▶ _WHAT YOU WILL DO_
For the entries that follow, retype exactly the lines from the one containing "Maison ossature bois à" to the one containing "06 августа 12:14", inclusive, and only those. Images stay out of the copy.

(Collected data)
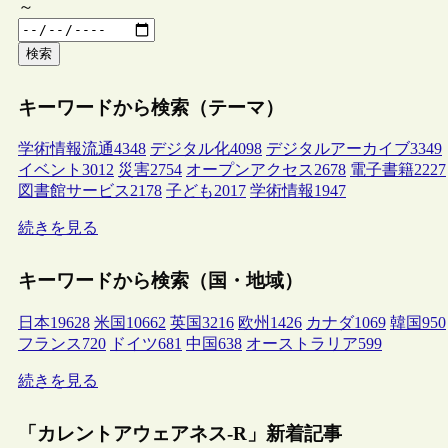
～
検索
キーワードから検索（テーマ）
学術情報流通
4348
デジタル化
4098
デジタルアーカイブ
3349
イベント
3012
災害
2754
オープンアクセス
2678
電子書籍
2227
図書館サービス
2178
子ども
2017
学術情報
1947
続きを見る
キーワードから検索（国・地域）
日本
19628
米国
10662
英国
3216
欧州
1426
カナダ
1069
韓国
950
フランス
720
ドイツ
681
中国
638
オーストラリア
599
続きを見る
「カレントアウェアネス-R」新着記事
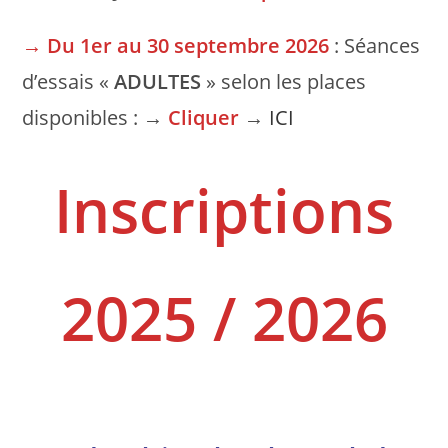
→
Du 1er au 30 septembre 2026
: Séances
d’essais «
ADULTES
» selon les places
disponibles : →
Cliquer
→
ICI
Inscriptions
2025 / 2026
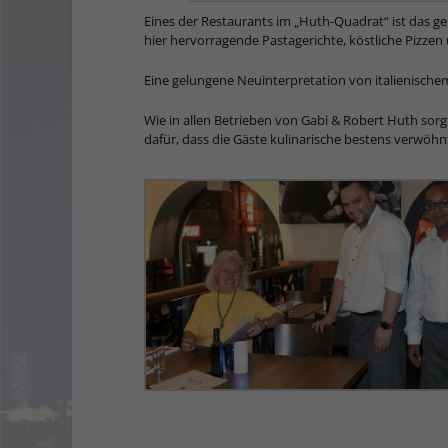
Eines der Restaurants im „Huth-Quadrat“ ist das ge
hier hervorragende Pastagerichte, köstliche Pizzen 
Eine gelungene Neuinterpretation von italienischem 
Wie in allen Betrieben von Gabi & Robert Huth sor
dafür, dass die Gäste kulinarische bestens verwöh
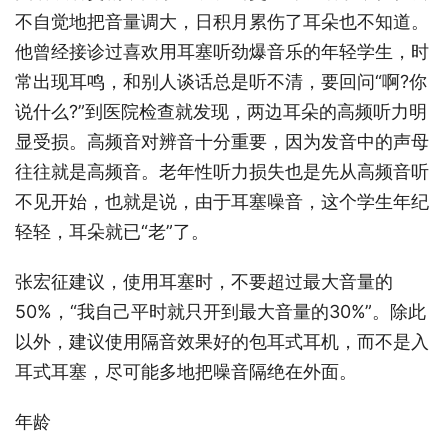
不自觉地把音量调大，日积月累伤了耳朵也不知道。
他曾经接诊过喜欢用耳塞听劲爆音乐的年轻学生，时
常出现耳鸣，和别人谈话总是听不清，要回问“啊?你
说什么?”到医院检查就发现，两边耳朵的高频听力明
显受损。高频音对辨音十分重要，因为发音中的声母
往往就是高频音。老年性听力损失也是先从高频音听
不见开始，也就是说，由于耳塞噪音，这个学生年纪
轻轻，耳朵就已“老”了。
张宏征建议，使用耳塞时，不要超过最大音量的
50%，“我自己平时就只开到最大音量的30%”。除此
以外，建议使用隔音效果好的包耳式耳机，而不是入
耳式耳塞，尽可能多地把噪音隔绝在外面。
年龄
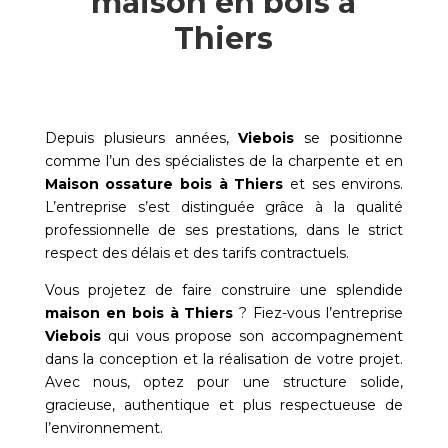
maison en bois à
Thiers
Depuis plusieurs années,
Viebois
se positionne
comme l’un des spécialistes de la charpente et en
Maison ossature bois à
Thiers
et ses environs.
L’entreprise s’est distinguée grâce à la qualité
professionnelle de ses prestations, dans le strict
respect des délais et des tarifs contractuels.
Vous projetez de faire construire une splendide
maison en bois à
Thiers
? Fiez-vous l’entreprise
Viebois
qui vous propose son accompagnement
dans la conception et la réalisation de votre projet.
Avec nous, optez pour une structure solide,
gracieuse, authentique et plus respectueuse de
l’environnement.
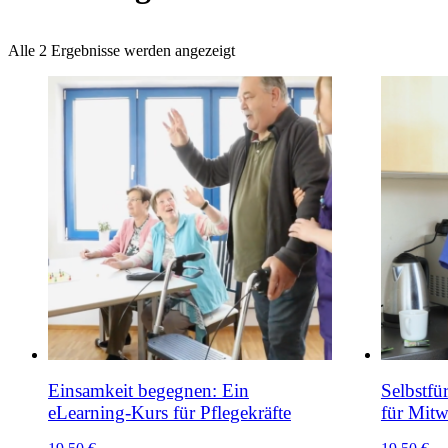
Alle 2 Ergebnisse werden angezeigt
Einsamkeit begegnen: Ein
Selbstfü
eLearning-Kurs für Pflegekräfte
für Mitw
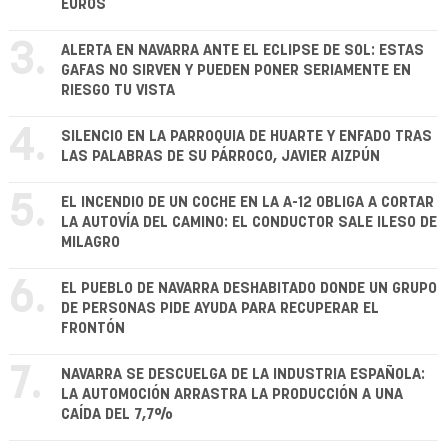
EUROS
3.
ALERTA EN NAVARRA ANTE EL ECLIPSE DE SOL: ESTAS
GAFAS NO SIRVEN Y PUEDEN PONER SERIAMENTE EN
RIESGO TU VISTA
4.
SILENCIO EN LA PARROQUIA DE HUARTE Y ENFADO TRAS
LAS PALABRAS DE SU PÁRROCO, JAVIER AIZPÚN
5.
EL INCENDIO DE UN COCHE EN LA A-12 OBLIGA A CORTAR
LA AUTOVÍA DEL CAMINO: EL CONDUCTOR SALE ILESO DE
MILAGRO
6.
EL PUEBLO DE NAVARRA DESHABITADO DONDE UN GRUPO
DE PERSONAS PIDE AYUDA PARA RECUPERAR EL
FRONTÓN
7.
NAVARRA SE DESCUELGA DE LA INDUSTRIA ESPAÑOLA:
LA AUTOMOCIÓN ARRASTRA LA PRODUCCIÓN A UNA
CAÍDA DEL 7,7%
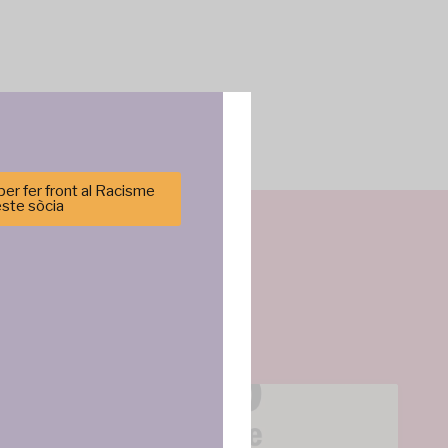
er fer front al Racisme
este sòcia
cenar y/o
tirá
e sitio. No
cas y
ncias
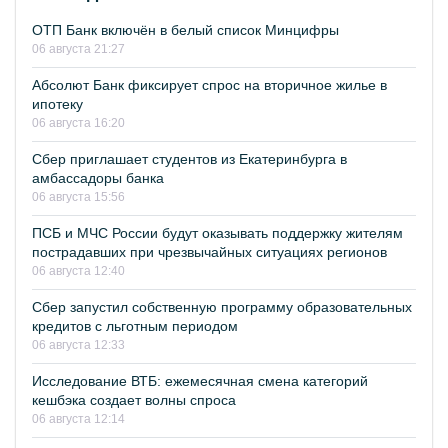
ОТП Банк включён в белый список Минцифры
06 августа 21:27
Абсолют Банк фиксирует спрос на вторичное жилье в
ипотеку
06 августа 16:20
Сбер приглашает студентов из Екатеринбурга в
амбассадоры банка
06 августа 15:56
ПСБ и МЧС России будут оказывать поддержку жителям
пострадавших при чрезвычайных ситуациях регионов
06 августа 12:40
Сбер запустил собственную программу образовательных
кредитов с льготным периодом
06 августа 12:33
Исследование ВТБ: ежемесячная смена категорий
кешбэка создает волны спроса
06 августа 12:14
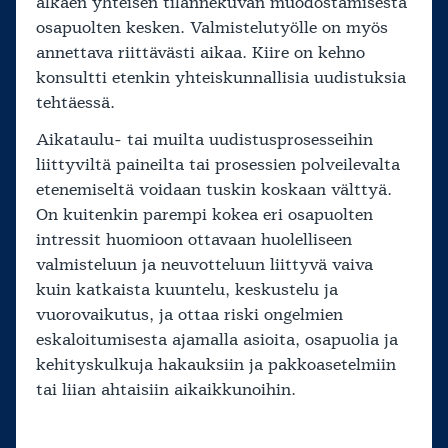
alkaen yhteisen tilannekuvan muodostamisesta
osapuolten kesken. Valmistelutyölle on myös
annettava riittävästi aikaa. Kiire on kehno
konsultti etenkin yhteiskunnallisia uudistuksia
tehtäessä.
Aikataulu- tai muilta uudistusprosesseihin
liittyviltä paineilta tai prosessien polveilevalta
etenemiseltä voidaan tuskin koskaan välttyä.
On kuitenkin parempi kokea eri osapuolten
intressit huomioon ottavaan huolelliseen
valmisteluun ja neuvotteluun liittyvä vaiva
kuin katkaista kuuntelu, keskustelu ja
vuorovaikutus, ja ottaa riski ongelmien
eskaloitumisesta ajamalla asioita, osapuolia ja
kehityskulkuja hakauksiin ja pakkoasetelmiin
tai liian ahtaisiin aikaikkunoihin.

▶ _YOUR RESPONSE_
Maison ossature bois à
Thiers
et ses environs.
L’entreprise s’est distinguée grâce à la qualité
professionnelle de ses prestations, dans le strict
respect des délais et des tarifs contractuels.
Vous projetez de faire construire une splendide
maison en bois à
Thiers
? Fiez-vous l’entreprise
Viebois
qui vous propose son accompagnement
dans la conception et la réalisation de votre projet.
Avec nous, optez pour une structure solide,
gracieuse, authentique et plus respectueuse de
l’environnement.
Alle 2 Ergebnisse werden angezeigt
Einsamkeit begegnen: Ein
Selbstfü
eLearning-Kurs für Pflegekräfte
für Mitw
EUROS
3.
ALERTA EN NAVARRA ANTE EL ECLIPSE DE SOL: ESTAS
GAFAS NO SIRVEN Y PUEDEN PONER SERIAMENTE EN
RIESGO TU VISTA
4.
SILENCIO EN LA PARROQUIA DE HUARTE Y ENFADO TRAS
LAS PALABRAS DE SU PÁRROCO, JAVIER AIZPÚN
5.
EL INCENDIO DE UN COCHE EN LA A-12 OBLIGA A CORTAR
LA AUTOVÍA DEL CAMINO: EL CONDUCTOR SALE ILESO DE
MILAGRO
6.
EL PUEBLO DE NAVARRA DESHABITADO DONDE UN GRUPO
DE PERSONAS PIDE AYUDA PARA RECUPERAR EL
FRONTÓN
7.
NAVARRA SE DESCUELGA DE LA INDUSTRIA ESPAÑOLA:
LA AUTOMOCIÓN ARRASTRA LA PRODUCCIÓN A UNA
CAÍDA DEL 7,7%
er fer front al Racisme
este sòcia
cenar y/o
tirá
e sitio. No
cas y
ncias
ОТП Банк включён в белый список Минцифры
06 августа 21:27
Абсолют Банк фиксирует спрос на вторичное жилье в
ипотеку
06 августа 16:20
Сбер приглашает студентов из Екатеринбурга в
амбассадоры банка
06 августа 15:56
ПСБ и МЧС России будут оказывать поддержку жителям
пострадавших при чрезвычайных ситуациях регионов
06 августа 12:40
Сбер запустил собственную программу образовательных
кредитов с льготным периодом
06 августа 12:33
Исследование ВТБ: ежемесячная смена категорий
кешбэка создает волны спроса
06 августа 12:14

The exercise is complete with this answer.